And as part of this whitewashing, not only did our ancient Greeks and Romans become themselves avatars of modern white supremacism, but the discipline itself dismissed as lesser than and irrelevant the interconnected cultures of the ancient Mediterranean and created the narrow field we know today, with its almost exclusive focus on the Greek and Latin languages and canon of select, ‘golden age’ texts.

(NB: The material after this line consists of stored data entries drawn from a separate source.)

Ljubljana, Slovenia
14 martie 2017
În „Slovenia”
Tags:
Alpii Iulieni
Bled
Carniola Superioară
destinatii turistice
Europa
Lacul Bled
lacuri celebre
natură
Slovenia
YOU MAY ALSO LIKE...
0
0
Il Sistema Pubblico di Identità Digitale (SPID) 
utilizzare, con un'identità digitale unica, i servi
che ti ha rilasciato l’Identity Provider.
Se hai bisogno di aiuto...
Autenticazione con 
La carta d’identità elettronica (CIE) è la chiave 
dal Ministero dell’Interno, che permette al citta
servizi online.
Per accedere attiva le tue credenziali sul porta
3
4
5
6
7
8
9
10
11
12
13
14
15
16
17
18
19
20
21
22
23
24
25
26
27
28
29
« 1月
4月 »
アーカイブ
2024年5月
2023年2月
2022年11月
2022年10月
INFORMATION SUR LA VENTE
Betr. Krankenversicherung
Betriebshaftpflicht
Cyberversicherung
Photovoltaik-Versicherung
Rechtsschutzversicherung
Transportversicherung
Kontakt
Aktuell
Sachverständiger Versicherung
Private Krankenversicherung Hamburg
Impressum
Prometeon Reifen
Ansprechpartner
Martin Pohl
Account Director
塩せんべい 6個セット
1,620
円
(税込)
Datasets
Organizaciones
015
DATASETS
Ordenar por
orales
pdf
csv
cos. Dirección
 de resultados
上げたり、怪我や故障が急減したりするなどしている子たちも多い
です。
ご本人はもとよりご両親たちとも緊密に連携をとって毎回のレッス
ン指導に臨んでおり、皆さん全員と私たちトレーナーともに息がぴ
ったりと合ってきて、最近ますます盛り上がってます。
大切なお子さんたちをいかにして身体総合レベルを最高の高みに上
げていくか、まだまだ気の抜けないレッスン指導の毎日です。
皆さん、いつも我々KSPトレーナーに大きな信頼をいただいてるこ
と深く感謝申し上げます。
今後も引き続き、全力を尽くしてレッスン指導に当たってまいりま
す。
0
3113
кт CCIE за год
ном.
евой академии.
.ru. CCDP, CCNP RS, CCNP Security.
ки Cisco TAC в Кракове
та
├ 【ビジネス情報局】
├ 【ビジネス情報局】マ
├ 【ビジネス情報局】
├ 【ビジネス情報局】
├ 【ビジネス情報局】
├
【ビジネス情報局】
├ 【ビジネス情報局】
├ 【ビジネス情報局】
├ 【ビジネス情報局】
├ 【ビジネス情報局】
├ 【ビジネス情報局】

More important than the loss to the discipline--something we can reverse and change by opening our minds and stretching ourselves out of our comfort zones, by committing to changing our teaching and disciplinary lenses--is the situation of classics as a ‘white’ discipline by positing Greece and Rome at the heart of and foundation of this thing we call ‘western civilization’ that is, for better or worse, a term used to mean white, elite, christian, civilization.

I am not going to go into this in detail--I’ve laid out the pre-WW2 data on this on my blog and if you are interested, please read Alastair Bonnet’s The Idea of the West from 2004. For Classics, the real period of development of this concept and its strong ties to classics takes place in the Cold War. At some point in the future, I will be writing my research up, but later this fall, I should have a guest post on the blog from a German scholar who is writing on the Russian engagement with the concept of ‘western civilization’--it will be quite interesting. I will point to now only as a segue into the next section of the talk to uses of this idea by contemporary politicians and, for better or worse, white nationalist terrorists that connect western civilization and the connection to Greece and Rome to a genetic or hereditary type of heritage. The Pharos website keeps a running tally of these uses.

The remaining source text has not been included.